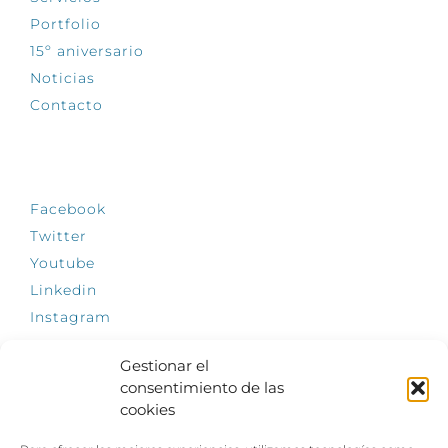
Portfolio
15º aniversario
Noticias
Contacto
SÍGUENOS
Facebook
Twitter
Youtube
Linkedin
Instagram
Gestionar el
consentimiento de las
cookies
INFÓRMATE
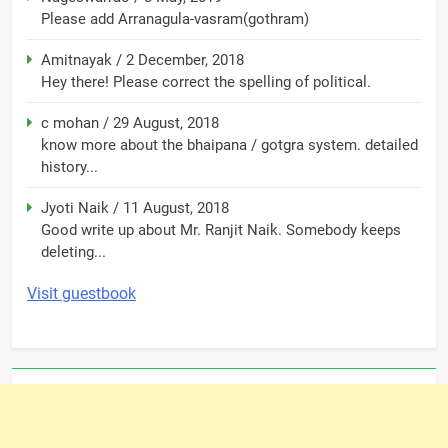
Please add Arranagula-vasram(gothram)
Amitnayak
/
2 December, 2018
Hey there! Please correct the spelling of political.
c mohan
/
29 August, 2018
know more about the bhaipana / gotgra system. detailed
history...
Jyoti Naik
/
11 August, 2018
Good write up about Mr. Ranjit Naik. Somebody keeps
deleting...
Visit guestbook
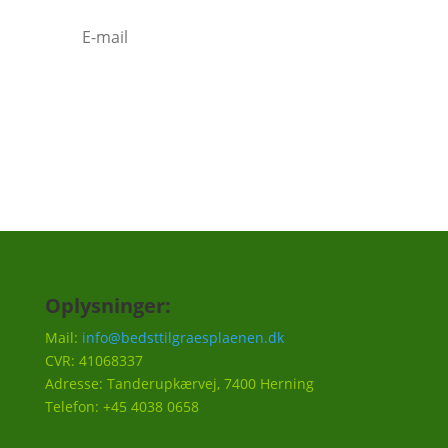
Tilmeld
Oplysninger:
Mail:
info@bedsttilgraesplaenen.dk
CVR: 41068337
Adresse: Tanderupkærvej, 7400 Herning
Telefon: +45 4038 0658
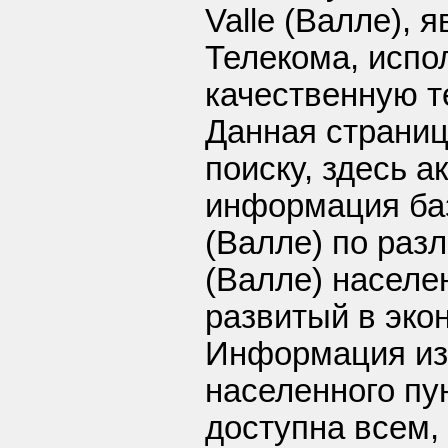
Valle (Валле), 
Телекома, испо
качественную т
Данная страниц
поиску, здесь 
информация баз
(Валле) по разл
(Валле) населе
развитый в эко
Информация из
населенного пун
доступна всем,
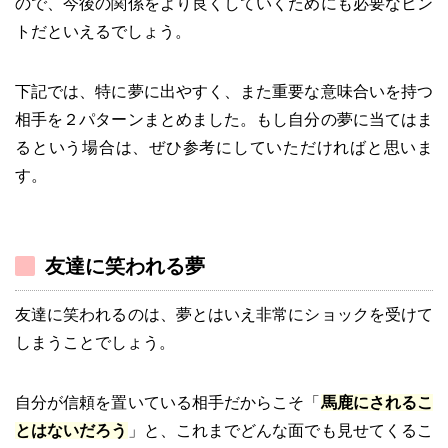
ので、今後の関係をより良くしていくためにも必要なヒン
トだといえるでしょう。
下記では、特に夢に出やすく、また重要な意味合いを持つ
相手を２パターンまとめました。もし自分の夢に当てはま
るという場合は、ぜひ参考にしていただければと思いま
す。
友達に笑われる夢
友達に笑われるのは、夢とはいえ非常にショックを受けて
しまうことでしょう。
自分が信頼を置いている相手だからこそ「
馬鹿にされるこ
とはないだろう
」と、これまでどんな面でも見せてくるこ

- What is required
Could all the data above be given again exactly, leaving out its images?

- Solution
Portfolio
15º aniversario
Noticias
Contacto
SÍGUENOS
Facebook
Twitter
Youtube
Linkedin
Instagram
Gestionar el
consentimiento de las
cookies
INFÓRMATE
Please add Arranagula-vasram(gothram)
Amitnayak
/
2 December, 2018
Hey there! Please correct the spelling of political.
c mohan
/
29 August, 2018
know more about the bhaipana / gotgra system. detailed
history...
Jyoti Naik
/
11 August, 2018
Good write up about Mr. Ranjit Naik. Somebody keeps
deleting...
Visit guestbook
Tilmeld
Oplysninger:
Mail:
info@bedsttilgraesplaenen.dk
CVR: 41068337
Adresse: Tanderupkærvej, 7400 Herning
Telefon: +45 4038 0658
Valle (Валле), 
Телекома, испо
качественную т
Данная страниц
поиску, здесь 
информация баз
(Валле) по разл
(Валле) населе
развитый в эко
Информация из
населенного пун
доступна всем,
ので、今後の関係をより良くしていくためにも必要なヒン
トだといえるでしょう。
下記では、特に夢に出やすく、また重要な意味合いを持つ
相手を２パターンまとめました。もし自分の夢に当てはま
るという場合は、ぜひ参考にしていただければと思いま
す。
友達に笑われる夢
友達に笑われるのは、夢とはいえ非常にショックを受けて
しまうことでしょう。
自分が信頼を置いている相手だからこそ「
馬鹿にされるこ
とはないだろう
」と、これまでどんな面でも見せてくるこ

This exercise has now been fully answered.